[Data items]
-- Opening Marker --

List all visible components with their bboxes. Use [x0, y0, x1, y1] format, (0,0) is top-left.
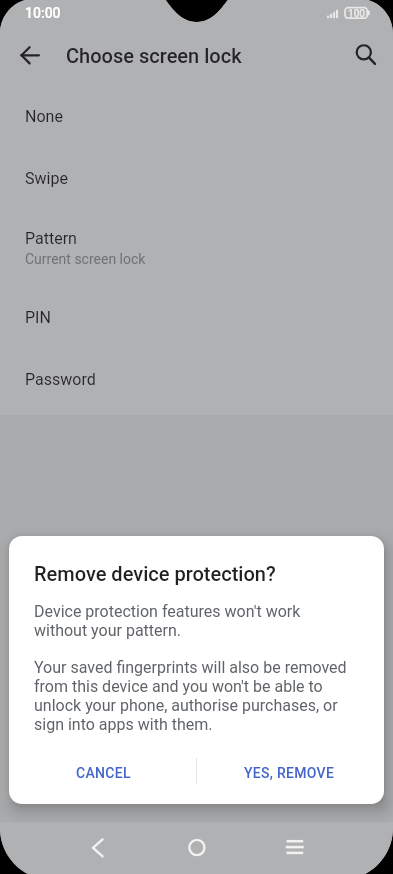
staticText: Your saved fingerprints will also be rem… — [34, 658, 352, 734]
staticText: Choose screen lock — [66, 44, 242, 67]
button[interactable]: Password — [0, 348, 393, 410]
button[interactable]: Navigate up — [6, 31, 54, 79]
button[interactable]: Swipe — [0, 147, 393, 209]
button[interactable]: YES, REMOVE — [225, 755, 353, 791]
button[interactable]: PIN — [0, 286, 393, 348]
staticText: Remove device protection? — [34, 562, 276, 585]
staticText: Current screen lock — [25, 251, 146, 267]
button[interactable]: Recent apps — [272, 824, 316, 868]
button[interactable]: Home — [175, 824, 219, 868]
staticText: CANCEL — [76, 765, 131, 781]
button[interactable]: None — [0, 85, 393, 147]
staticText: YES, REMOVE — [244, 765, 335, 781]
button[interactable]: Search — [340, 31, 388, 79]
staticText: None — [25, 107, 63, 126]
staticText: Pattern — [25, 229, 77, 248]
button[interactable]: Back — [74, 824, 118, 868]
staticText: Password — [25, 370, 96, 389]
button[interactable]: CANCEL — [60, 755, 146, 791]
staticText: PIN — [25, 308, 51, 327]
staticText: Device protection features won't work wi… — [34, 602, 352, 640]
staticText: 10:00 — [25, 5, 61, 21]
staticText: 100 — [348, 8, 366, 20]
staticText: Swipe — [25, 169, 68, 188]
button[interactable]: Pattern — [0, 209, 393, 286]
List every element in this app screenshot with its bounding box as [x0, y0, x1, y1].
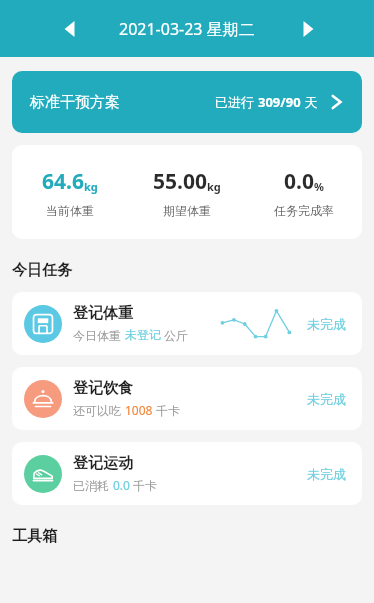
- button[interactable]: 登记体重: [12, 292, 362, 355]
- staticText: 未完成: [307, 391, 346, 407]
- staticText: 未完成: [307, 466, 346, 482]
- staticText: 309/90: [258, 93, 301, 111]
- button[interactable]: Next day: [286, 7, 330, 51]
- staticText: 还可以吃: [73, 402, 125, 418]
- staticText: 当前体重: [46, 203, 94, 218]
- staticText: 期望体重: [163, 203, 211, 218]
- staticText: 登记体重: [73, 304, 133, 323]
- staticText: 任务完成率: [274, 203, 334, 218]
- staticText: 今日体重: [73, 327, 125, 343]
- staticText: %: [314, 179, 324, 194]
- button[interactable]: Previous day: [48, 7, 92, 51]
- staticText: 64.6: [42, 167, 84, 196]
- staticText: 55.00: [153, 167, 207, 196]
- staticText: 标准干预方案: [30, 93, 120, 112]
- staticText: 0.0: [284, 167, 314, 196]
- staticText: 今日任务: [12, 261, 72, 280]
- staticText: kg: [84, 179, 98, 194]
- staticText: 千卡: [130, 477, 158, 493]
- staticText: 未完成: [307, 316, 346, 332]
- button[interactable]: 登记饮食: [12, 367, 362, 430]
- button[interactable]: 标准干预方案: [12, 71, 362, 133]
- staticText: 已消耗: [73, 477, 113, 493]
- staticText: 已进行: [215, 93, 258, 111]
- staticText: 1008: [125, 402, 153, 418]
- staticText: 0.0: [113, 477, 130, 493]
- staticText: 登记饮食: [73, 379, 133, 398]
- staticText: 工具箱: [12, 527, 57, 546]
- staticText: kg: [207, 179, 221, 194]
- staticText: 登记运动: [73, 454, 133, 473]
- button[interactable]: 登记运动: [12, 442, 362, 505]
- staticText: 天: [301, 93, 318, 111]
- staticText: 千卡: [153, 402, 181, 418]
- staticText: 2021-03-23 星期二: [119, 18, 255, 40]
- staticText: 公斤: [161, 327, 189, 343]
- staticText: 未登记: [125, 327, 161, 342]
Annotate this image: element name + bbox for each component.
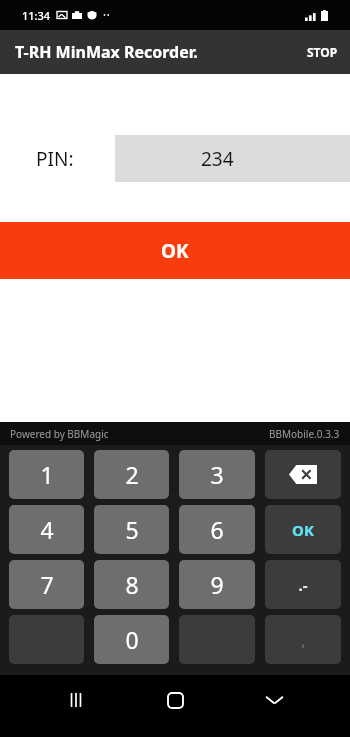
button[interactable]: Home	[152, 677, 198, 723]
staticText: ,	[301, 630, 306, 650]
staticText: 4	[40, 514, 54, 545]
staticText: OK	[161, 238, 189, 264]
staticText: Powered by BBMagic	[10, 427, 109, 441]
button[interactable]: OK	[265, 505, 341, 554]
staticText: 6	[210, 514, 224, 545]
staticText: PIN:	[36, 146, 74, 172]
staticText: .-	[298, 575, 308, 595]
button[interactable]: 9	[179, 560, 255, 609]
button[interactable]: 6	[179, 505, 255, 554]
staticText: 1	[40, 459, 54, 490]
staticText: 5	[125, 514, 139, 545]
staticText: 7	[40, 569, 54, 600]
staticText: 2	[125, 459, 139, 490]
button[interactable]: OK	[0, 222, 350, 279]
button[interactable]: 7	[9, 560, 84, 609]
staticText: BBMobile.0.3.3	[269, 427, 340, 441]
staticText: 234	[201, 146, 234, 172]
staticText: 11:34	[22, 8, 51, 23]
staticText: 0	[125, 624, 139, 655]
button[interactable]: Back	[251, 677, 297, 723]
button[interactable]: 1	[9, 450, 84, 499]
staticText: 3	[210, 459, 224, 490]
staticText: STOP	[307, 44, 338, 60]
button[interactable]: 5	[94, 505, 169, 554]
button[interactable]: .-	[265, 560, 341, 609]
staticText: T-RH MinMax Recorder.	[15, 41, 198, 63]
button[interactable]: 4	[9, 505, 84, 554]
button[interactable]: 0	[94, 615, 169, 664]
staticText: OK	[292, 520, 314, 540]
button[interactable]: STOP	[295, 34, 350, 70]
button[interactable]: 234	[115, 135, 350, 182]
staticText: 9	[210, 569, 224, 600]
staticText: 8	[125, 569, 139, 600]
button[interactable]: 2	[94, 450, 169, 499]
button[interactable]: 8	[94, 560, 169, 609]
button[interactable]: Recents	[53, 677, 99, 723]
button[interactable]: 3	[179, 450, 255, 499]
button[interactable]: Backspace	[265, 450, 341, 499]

-- Closing Marker --
-- Opening Marker --

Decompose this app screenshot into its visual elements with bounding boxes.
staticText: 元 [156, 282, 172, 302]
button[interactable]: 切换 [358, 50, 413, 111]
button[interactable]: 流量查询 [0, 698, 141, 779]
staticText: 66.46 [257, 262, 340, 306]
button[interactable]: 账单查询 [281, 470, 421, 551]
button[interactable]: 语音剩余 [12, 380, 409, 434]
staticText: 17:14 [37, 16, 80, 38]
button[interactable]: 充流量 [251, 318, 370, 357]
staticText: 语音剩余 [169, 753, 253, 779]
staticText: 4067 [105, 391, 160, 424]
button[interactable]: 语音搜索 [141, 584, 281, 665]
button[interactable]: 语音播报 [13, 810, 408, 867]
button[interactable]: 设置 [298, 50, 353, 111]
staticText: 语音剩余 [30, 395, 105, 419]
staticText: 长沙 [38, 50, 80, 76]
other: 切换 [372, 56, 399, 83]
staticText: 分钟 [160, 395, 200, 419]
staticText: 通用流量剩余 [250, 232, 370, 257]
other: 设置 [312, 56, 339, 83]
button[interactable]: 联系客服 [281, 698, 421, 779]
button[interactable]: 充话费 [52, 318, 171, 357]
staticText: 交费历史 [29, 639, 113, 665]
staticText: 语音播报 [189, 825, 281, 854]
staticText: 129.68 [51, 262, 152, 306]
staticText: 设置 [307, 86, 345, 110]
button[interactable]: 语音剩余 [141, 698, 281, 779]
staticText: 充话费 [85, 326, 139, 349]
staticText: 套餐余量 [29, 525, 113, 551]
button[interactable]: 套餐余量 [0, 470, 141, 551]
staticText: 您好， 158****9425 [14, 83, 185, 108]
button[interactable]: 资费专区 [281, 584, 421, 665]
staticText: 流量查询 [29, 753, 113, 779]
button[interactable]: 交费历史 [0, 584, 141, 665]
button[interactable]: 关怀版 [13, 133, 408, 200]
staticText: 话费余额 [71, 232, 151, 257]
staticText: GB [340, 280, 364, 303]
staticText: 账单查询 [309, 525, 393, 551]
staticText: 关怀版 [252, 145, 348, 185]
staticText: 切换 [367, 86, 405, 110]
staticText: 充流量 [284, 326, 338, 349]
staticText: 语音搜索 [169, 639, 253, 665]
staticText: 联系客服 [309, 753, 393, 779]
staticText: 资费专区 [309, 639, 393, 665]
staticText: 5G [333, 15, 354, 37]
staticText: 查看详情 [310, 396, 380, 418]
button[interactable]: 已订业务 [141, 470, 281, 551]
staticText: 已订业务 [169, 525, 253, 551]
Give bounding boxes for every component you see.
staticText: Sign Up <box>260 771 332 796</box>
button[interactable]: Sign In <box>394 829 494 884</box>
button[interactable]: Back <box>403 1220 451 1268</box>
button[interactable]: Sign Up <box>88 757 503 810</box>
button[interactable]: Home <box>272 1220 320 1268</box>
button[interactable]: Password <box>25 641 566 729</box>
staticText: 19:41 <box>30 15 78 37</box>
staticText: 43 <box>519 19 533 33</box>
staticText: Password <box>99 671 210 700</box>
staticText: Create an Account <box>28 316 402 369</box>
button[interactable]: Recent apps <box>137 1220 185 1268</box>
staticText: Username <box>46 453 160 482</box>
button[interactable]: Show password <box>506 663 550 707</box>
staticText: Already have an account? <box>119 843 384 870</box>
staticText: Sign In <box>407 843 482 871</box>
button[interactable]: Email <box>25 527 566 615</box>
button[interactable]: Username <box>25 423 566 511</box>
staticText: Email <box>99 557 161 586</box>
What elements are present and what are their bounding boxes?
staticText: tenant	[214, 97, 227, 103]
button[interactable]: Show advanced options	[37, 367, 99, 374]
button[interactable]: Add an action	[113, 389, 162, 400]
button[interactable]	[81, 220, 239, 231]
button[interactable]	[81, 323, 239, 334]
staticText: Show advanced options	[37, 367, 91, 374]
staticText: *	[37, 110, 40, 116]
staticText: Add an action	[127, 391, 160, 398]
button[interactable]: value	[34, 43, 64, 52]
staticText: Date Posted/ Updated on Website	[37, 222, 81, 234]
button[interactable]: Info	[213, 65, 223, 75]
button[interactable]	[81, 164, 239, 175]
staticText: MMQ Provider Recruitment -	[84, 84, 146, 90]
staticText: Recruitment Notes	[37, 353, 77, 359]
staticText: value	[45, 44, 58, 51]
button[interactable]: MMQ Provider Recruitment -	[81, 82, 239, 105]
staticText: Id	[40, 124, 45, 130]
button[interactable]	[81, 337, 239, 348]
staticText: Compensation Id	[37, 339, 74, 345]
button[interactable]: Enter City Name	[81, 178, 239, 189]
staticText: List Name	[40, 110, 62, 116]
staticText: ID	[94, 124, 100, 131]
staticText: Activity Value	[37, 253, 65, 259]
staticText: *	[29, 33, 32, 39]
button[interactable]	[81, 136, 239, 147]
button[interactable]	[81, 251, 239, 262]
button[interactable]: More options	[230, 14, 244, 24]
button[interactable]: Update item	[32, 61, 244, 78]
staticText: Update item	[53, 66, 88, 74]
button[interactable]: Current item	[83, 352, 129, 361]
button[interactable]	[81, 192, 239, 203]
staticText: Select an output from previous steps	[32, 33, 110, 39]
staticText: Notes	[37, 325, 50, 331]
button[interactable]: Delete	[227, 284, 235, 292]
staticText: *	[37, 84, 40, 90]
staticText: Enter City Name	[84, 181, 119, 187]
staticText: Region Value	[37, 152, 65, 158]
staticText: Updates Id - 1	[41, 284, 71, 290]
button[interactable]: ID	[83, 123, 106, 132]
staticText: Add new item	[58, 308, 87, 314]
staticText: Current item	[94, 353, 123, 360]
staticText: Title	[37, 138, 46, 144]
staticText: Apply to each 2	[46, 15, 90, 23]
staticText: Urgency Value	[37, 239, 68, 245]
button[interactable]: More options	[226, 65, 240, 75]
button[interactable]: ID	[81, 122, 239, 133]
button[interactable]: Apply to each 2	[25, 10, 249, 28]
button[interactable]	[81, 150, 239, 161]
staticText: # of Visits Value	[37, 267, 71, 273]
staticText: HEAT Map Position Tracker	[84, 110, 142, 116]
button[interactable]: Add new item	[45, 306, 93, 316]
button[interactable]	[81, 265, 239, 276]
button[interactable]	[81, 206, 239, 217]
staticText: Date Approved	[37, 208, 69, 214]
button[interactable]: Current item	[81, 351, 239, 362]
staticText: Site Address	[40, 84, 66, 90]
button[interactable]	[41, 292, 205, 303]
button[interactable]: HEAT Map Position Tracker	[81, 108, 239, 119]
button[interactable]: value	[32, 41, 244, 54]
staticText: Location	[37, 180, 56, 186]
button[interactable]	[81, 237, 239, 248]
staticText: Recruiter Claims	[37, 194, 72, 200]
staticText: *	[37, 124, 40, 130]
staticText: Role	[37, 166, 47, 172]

-- Closing Marker --
-- Opening Marker --

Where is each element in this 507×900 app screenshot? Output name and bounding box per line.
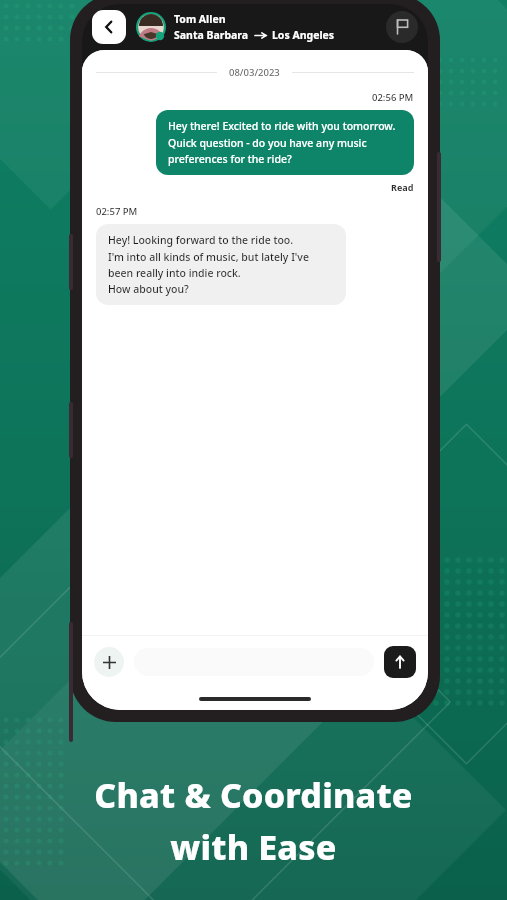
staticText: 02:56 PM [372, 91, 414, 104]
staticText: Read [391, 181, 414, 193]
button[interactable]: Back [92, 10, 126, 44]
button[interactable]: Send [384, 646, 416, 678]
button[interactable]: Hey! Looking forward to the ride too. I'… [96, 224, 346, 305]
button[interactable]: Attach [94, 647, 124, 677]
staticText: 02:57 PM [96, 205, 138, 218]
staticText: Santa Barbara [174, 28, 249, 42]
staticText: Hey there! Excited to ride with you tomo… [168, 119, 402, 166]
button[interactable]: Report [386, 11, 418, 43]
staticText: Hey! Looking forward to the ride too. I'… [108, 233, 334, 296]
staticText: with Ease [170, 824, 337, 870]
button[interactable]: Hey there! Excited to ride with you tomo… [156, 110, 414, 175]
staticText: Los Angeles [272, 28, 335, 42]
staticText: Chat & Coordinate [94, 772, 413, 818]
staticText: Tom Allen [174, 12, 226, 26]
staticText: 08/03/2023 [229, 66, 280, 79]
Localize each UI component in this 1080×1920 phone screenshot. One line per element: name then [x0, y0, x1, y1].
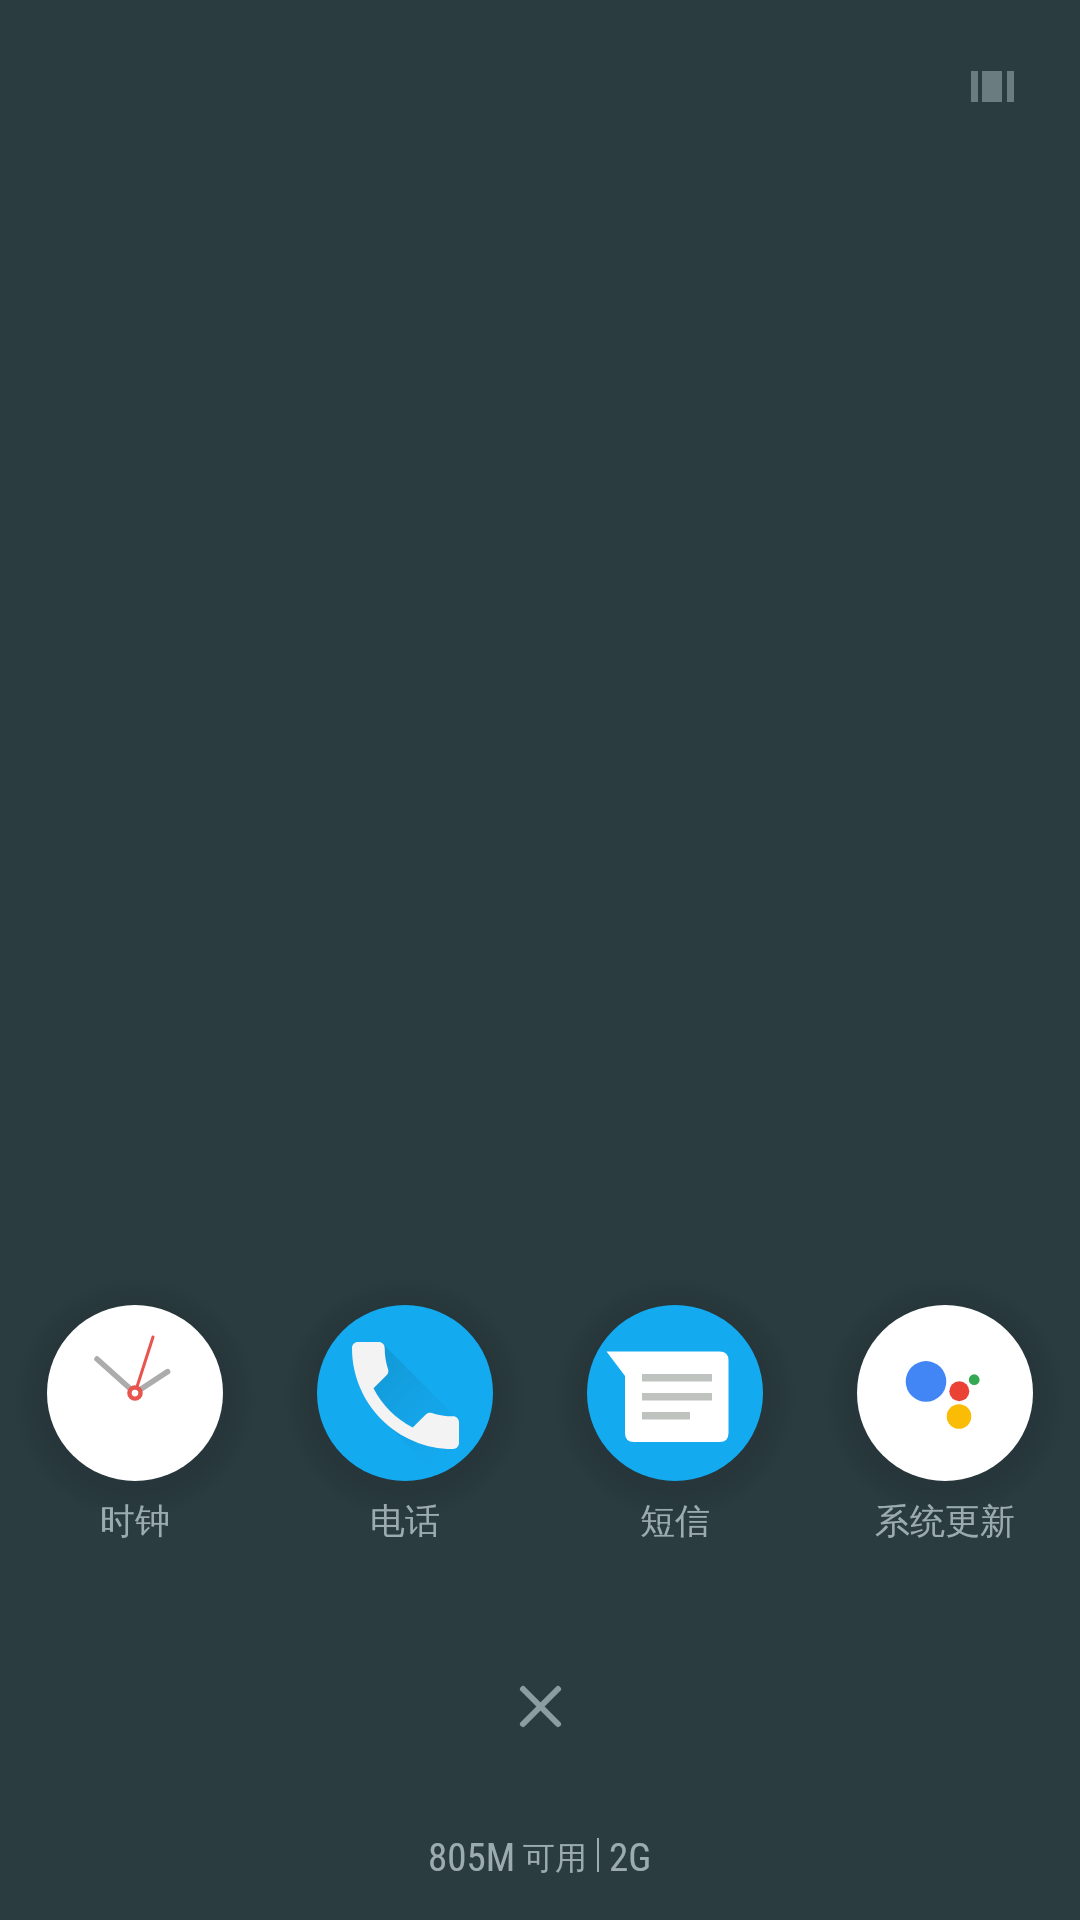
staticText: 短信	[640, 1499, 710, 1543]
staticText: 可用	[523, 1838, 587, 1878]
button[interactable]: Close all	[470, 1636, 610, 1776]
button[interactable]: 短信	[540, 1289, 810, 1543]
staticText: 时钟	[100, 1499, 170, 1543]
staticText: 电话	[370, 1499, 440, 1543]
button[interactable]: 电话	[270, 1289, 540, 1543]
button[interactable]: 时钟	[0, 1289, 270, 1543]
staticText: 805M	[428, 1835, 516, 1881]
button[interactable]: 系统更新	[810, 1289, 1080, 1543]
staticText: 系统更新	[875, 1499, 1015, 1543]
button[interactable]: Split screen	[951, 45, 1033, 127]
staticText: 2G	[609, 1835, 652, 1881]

-- Closing Marker --

#### PROBLEM DETAILS
Each line in the data where the string "套餐余量" occurs should be identified and copied.

#### PROBLEM SOLUTION
staticText: 套餐余量 [29, 525, 113, 551]
button[interactable]: 套餐余量 [0, 470, 141, 551]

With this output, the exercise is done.